As promised, here's the The One Graph that proves for a fact that America has a revenue problem, not a spending problem. The blue line represents federal spending, the blue line federal tax revenue, from 1990 to the end of 2012:

Spending & RevenueClick the graph to enlarge.

You can clearly see the Clinton-era budget surplus in the late '90s, George W. Bush's tax cuts choking off revenue creating (then) massive budget deficits, and then the Lesser Depression. Unlike the early 1990s and early 2000s recessions, revenue fell off a cliff and spending increased at the same time. But spending didn't increase drastically. If you take spending from 2002 through about 2007, and then project it through 2013, you get this:

 

Spending & Revenue 2

Because federal spending stopped growing for almost all of the Obama administration, we're at spending levels now that we would have been if spending had been set at a fixed rate of growth in 2002. In other words, we're likely spending no more money this year than we would have if President Bush had remained in office, Republicans had retained control of Congress, and there had been no recession.

What's creating these massive budget deficits is the revenue side, where tax receipts haven't come anything close to returning to "normal" like they did between 2005 and 2007.

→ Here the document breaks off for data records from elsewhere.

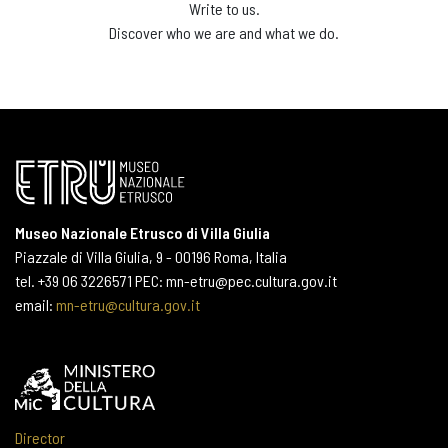
Write to us.
Discover who we are and what we do.
Museo Nazionale Etrusco di Villa Giulia
Piazzale di Villa Giulia, 9 - 00196 Roma, Italia
tel. +39 06 3226571 PEC: mn-etru@pec.cultura.gov.it
email:
mn-etru@cultura.gov.it
Director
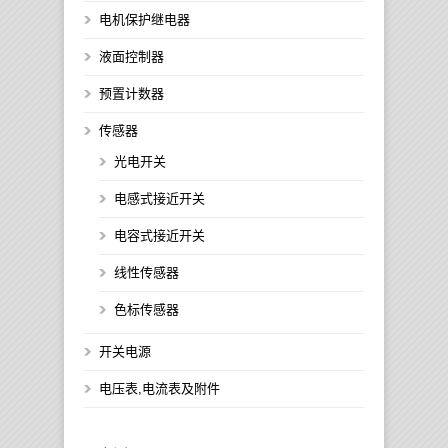
电机保护继电器
液面控制器
预置计数器
传感器
光电开关
电感式接近开关
电容式接近开关
线性传感器
色标传感器
开关电源
电压表,电流表及附件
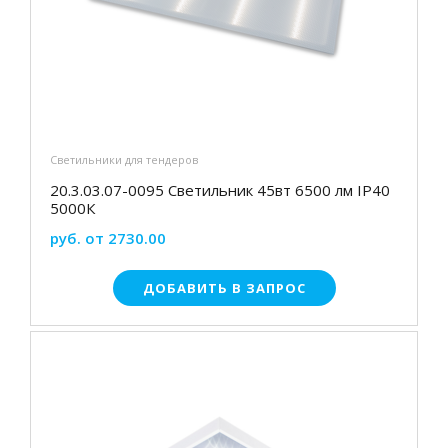
Светильники для тендеров
20.3.03.07-0095 Светильник 45вт 6500 лм IP40
5000К
руб. от 2730.00
ДОБАВИТЬ В ЗАПРОС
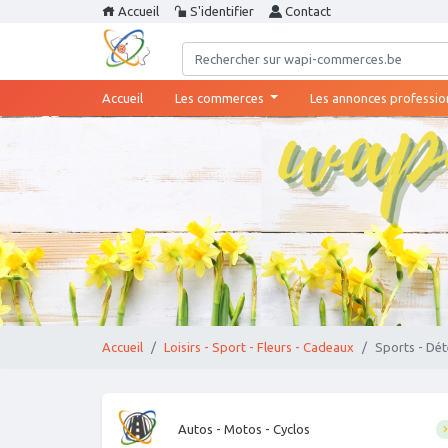
Accueil
S'identifier
Contact
(current)
Accueil
Les commerces
Les annonces professio
Accueil
Loisirs - Sport - Fleurs - Cadeaux
Sports - Dé
Autos - Motos - Cyclos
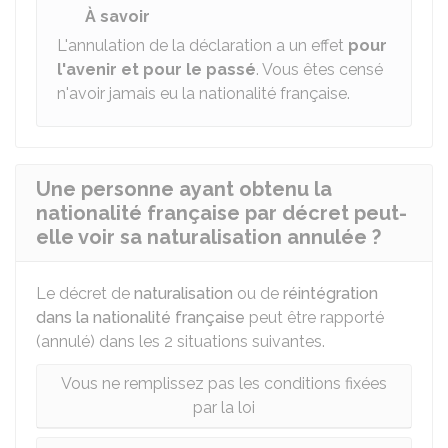
À savoir
L'annulation de la déclaration a un effet
pour
l'avenir et pour le passé
. Vous êtes censé
n'avoir jamais eu la nationalité française.
Une personne ayant obtenu la
nationalité française par décret peut-
elle voir sa naturalisation annulée ?
Le décret de
naturalisation
ou de
réintégration
dans la nationalité française
peut être rapporté
(annulé) dans les 2 situations suivantes.
Vous ne remplissez pas les conditions fixées
par la loi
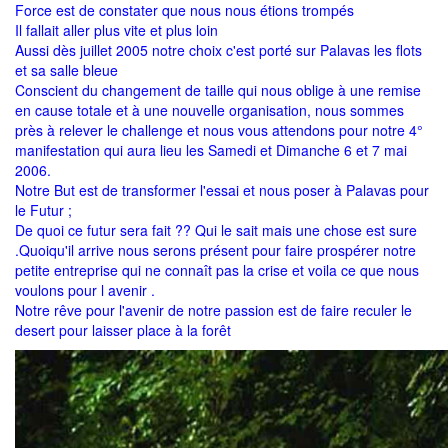
Force est de constater que nous nous étions trompés
Il fallait aller plus vite et plus loin
Aussi dès juillet 2005 notre choix c'est porté sur Palavas les flots
et sa salle bleue
Conscient du changement de taille qui nous oblige à une remise
en cause totale et à une nouvelle organisation, nous sommes
près à relever le challenge et nous vous attendons pour notre 4°
manifestation qui aura lieu les Samedi et Dimanche 6 et 7 mai
2006.
Notre But est de transformer l'essai et nous poser à Palavas pour
le Futur ;
De quoi ce futur sera fait ?? Qui le sait mais une chose est sure
.Quoiqu'il arrive nous serons présent pour faire prospérer notre
petite entreprise qui ne connaît pas la crise et voila ce que nous
voulons pour l avenir .
Notre rêve pour l'avenir de notre passion est de faire reculer le
desert pour laisser place à la forêt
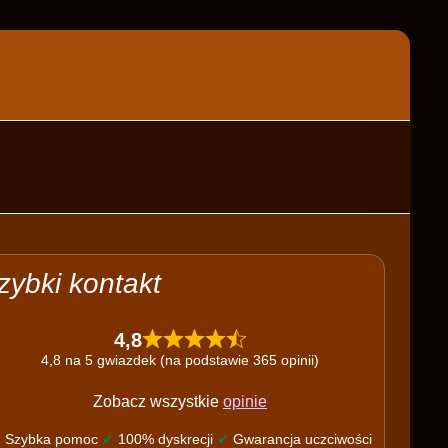
zybki kontakt
4,8
4,8 na 5 gwiazdek (na podstawie 365 opinii)
Zobacz wszystkie
opinie
✔
Szybka pomoc
✔
100% dyskrecji
✔
Gwarancja uczciwości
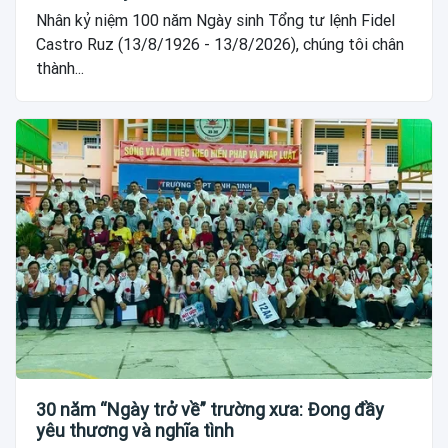
Nhân kỷ niệm 100 năm Ngày sinh Tổng tư lệnh Fidel
Castro Ruz (13/8/1926 - 13/8/2026), chúng tôi chân
thành...
30 năm “Ngày trở về” trường xưa: Đong đầy
yêu thương và nghĩa tình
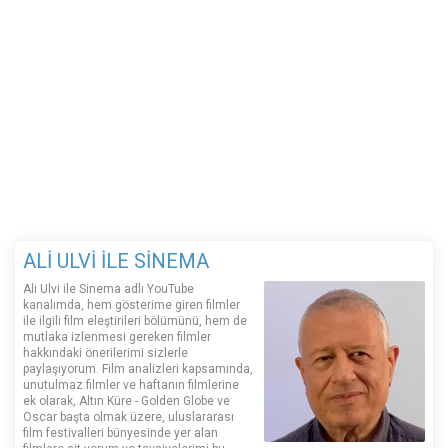
ALİ ULVİ İLE SİNEMA
Ali Ulvi ile Sinema adlı YouTube
kanalımda, hem gösterime giren filmler
ile ilgili film eleştirileri bölümünü, hem de
mutlaka izlenmesi gereken filmler
hakkındaki önerilerimi sizlerle
paylaşıyorum. Film analizleri kapsamında,
unutulmaz filmler ve haftanın filmlerine
ek olarak, Altın Küre - Golden Globe ve
Oscar başta olmak üzere, uluslararası
film festivalleri bünyesinde yer alan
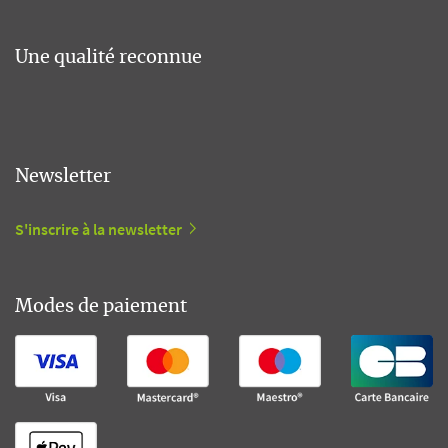
Une qualité reconnue
Newsletter
S'inscrire à la newsletter
Modes de paiement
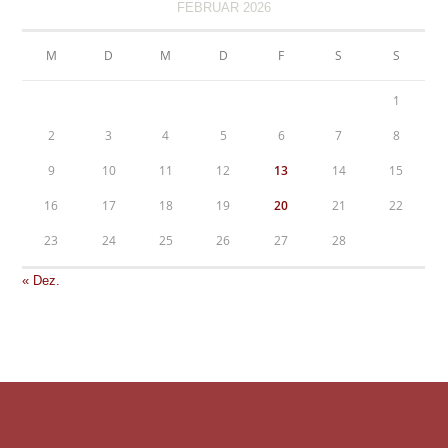
FEBRUAR 2026
M
D
M
D
F
S
S
1
2
3
4
5
6
7
8
9
10
11
12
13
14
15
16
17
18
19
20
21
22
23
24
25
26
27
28
« Dez.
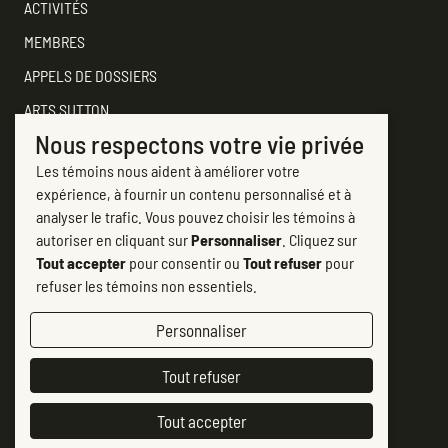
ACTIVITÉS
MEMBRES
APPELS DE DOSSIERS
ARTS SUTTON
Nous respectons votre vie privée
SOUTENEZ
Les témoins nous aident à améliorer votre
CONTACTER ARTS SUTTON
expérience, à fournir un contenu personnalisé et à
7, rue Academy
analyser le trafic. Vous pouvez choisir les témoins à
Sutton (Québec) J0E 2K0
autoriser en cliquant sur
Personnaliser
. Cliquez sur
Tout accepter
pour consentir ou
Tout refuser
pour
(450) 538-2563
refuser les témoins non essentiels.
info@artssutton.com
Personnaliser
Suivez-nous
Tout refuser
Facebook #artsSutton
(opens in new tab)
Instagram Art Sutton
(opens in new tab)
Chaine Arts Sutton sur YouTube
(opens in new tab)
Politique de confidentialité
Tout accepter
© 2007-2026 Centre d'art Arts Sutton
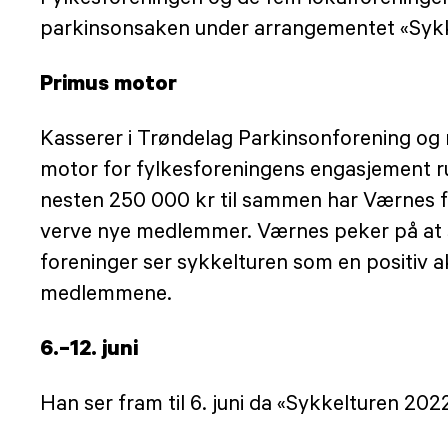
parkinsonsaken under arrangementet «Sykk
Primus motor
Kasserer i Trøndelag Parkinsonforening og 
motor for fylkesforeningens engasjement ru
nesten 250 000 kr til sammen har Værnes få
verve nye medlemmer. Værnes peker på at sy
foreninger ser sykkelturen som en positiv akt
medlemmene.
6.–12. juni
Han ser fram til 6. juni da «Sykkelturen 202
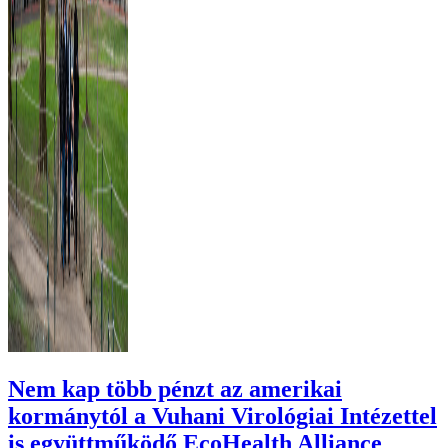
Nem kap több pénzt az amerikai
kormánytól a Vuhani Virológiai Intézettel
is együttműködő EcoHealth Alliance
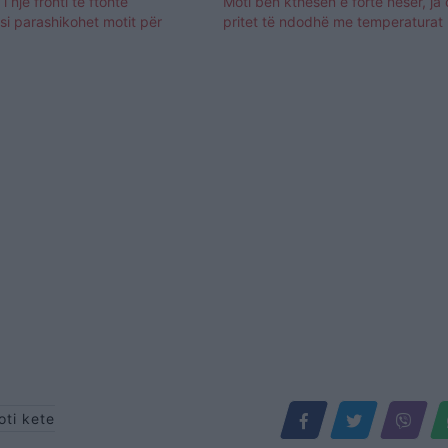
 i një fronti të ftohtë
Moti bën kthesën e fortë nesër, ja 
 si parashikohet motit për
pritet të ndodhë me temperaturat
oti kete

Here's the same graph, now with spending projected at 2007 levels and and revenue from 2006 levels (in other words removing the recession):

Spending & Revenue 3If you take the recession out of the equation, our budget deficit drops from $1.3 trillion to somewhere between $200-300 billion in 2013.

America has a revenue problem, and getting unemployment down to 4% as fast as humanly possible will solve most of it without having to cut a dime of spending. We've already effectively cut spending by reigning in spending growth at a faster pace than even during the Clinton years when the budget was balanced.

Now you have the facts, it's time to reassess your views.